Nothing but the lines below between the line holding "Florent Pagny : son" and the line holding "internationale ?", inclusive, should appear in the answer, each set down exactly.
START PROVIDED ENTRIES
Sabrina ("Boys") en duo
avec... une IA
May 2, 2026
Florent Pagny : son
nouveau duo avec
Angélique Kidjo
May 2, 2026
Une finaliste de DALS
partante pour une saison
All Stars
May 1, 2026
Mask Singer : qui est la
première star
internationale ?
END PROVIDED ENTRIES
START PROVIDED ENTRIES
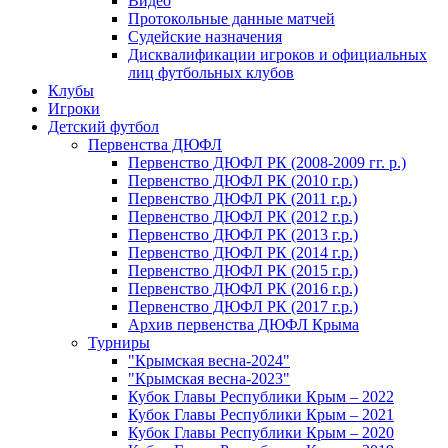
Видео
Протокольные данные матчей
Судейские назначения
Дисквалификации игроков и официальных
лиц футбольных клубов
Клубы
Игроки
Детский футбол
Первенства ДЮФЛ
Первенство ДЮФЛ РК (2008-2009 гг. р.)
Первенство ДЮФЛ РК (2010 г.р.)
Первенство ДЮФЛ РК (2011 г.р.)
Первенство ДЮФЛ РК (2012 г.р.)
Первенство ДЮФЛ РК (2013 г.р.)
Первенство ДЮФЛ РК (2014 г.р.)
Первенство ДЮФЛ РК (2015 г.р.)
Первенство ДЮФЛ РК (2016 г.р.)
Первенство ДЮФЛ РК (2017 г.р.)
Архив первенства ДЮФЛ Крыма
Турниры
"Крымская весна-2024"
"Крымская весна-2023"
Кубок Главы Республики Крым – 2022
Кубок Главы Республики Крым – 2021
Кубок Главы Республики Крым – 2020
END PROVIDED ENTRIES
> WRITTEN RESPONSE
Florent Pagny : son
nouveau duo avec
Angélique Kidjo
May 2, 2026
Une finaliste de DALS
partante pour une saison
All Stars
May 1, 2026
Mask Singer : qui est la
première star
internationale ?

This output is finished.